▶ INFORMATION
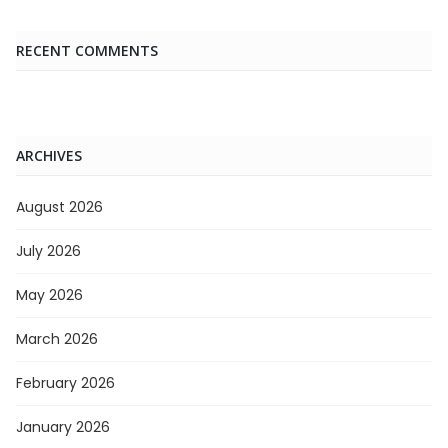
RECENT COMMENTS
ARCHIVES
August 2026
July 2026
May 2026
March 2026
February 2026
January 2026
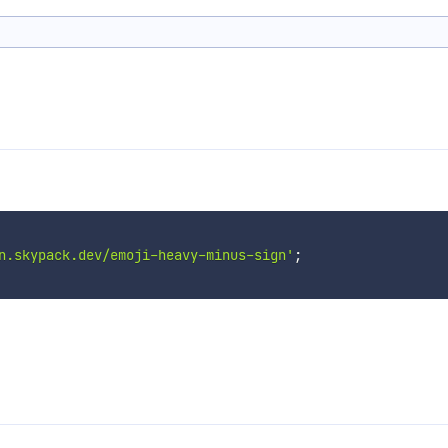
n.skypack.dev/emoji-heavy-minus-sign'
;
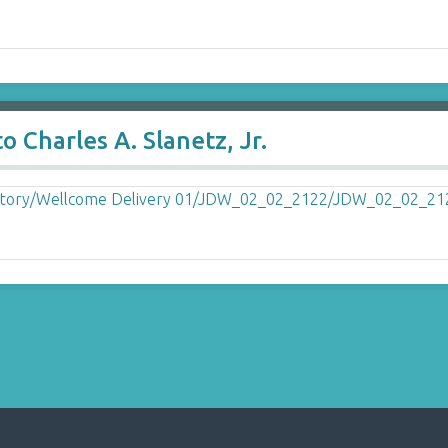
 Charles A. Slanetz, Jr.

▶ ABOUT THIS TASK
Please print the material exactly as given above, omitting the pictures.

▶ EXERCISE RESULT
RECENT COMMENTS
ARCHIVES
August 2026
July 2026
May 2026
March 2026
February 2026
January 2026
n.skypack.dev/emoji-heavy-minus-sign'
;
 Charles A. Slanetz, Jr.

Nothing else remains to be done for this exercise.